At least 35 people were killed in a suicide car bomb attack in Baghdad,yesterday Monday January 2nd . One attack targeted day laborers waiting to pick up work. Asaad Hashim, a mobile phone shop owner, told the Associated Press the bomber pretended to be looking to hire laborers. The laborers trying to get hired crowded round the vehicle. “Then a big boom came, sending them up into the air,” Mr Hashim said.
The blast injured sixty-one other people. Nine of the victims were women in a minibus that was passing through the square at the time, according to the Reuters news agency. Three of the victims were policemen stationed at a local checkpoint.

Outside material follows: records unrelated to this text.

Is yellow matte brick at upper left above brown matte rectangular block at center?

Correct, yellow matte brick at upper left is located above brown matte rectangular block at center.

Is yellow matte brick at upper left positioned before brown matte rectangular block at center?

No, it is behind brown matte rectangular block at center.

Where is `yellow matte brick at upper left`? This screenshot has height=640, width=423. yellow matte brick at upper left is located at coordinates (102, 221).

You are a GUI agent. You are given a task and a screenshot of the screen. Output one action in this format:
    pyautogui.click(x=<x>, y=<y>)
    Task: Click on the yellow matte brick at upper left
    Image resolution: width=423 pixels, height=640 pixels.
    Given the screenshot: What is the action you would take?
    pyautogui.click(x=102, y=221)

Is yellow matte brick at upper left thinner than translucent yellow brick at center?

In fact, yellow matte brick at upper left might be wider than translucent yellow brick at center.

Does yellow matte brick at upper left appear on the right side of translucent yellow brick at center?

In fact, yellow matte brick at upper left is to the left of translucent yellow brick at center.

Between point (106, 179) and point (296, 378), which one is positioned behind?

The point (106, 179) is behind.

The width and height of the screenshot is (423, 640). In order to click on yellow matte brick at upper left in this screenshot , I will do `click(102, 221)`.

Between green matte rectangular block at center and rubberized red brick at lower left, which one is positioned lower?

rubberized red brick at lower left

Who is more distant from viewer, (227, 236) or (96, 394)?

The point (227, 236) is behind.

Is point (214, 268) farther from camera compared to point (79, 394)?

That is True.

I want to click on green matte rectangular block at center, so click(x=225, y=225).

Another car bomb later exploded in the car park of the nearby Al-Kindi hospital, killing three people. ISIS said it carried out both attacks, targeting a “gathering of Shia” in the first.
On Saturday, there were two suicide bombings at a market in Baghdad that left 28 people dead. ISIS said it targeted the Shia, whom it considers apostates.
Vegetable stall owner Ali Abbas said: “We have no idea who will kill at any moment and who's supposed to protect us.”
“The terrorists will attempt to attack civilians in order to make up for their losses, but we assure the Iraqi people and the world that we are able to end terrorism and shorten its life,” Prime Minister Haider al-Abadi told reporters after meeting French President Francois Hollande in central Baghdad.
Hollande is in the middle of a visit to Iraq to strengthen his soldiers stationed there. He told French soldiers based there that fighting IS in Iraq was helping prevent terrorist attacks at home. Pro-government forces are organizing an offensive to drive IS militants from the northern city of Mosul, their last major urban stronghold in the country. Hollande is meeting with these forces too.
Iraqi Special Forces and army units entered eastern Mosul in the beginning of November. But waves of suicide bombings, snipers, shellfire and bad weather slowed their advances. Mr. Hollande offered words of encouragement predicting that the city would fall within weeks.
IS militants attacked an army base near Baiji, north of Baghdad, killing four soldiers, Reuters reported. They seized weapons and fired mortars at the nearby town of Shirqat. Authorities were forced to impose a curfew and close schools, officials said.
Gunmen also killed nine pro-government Sunni tribal fighters at a village near Udhaim, 90km (56 miles) north of Baghdad.
It seems ISIS is still strong enough to cause a lot of harm.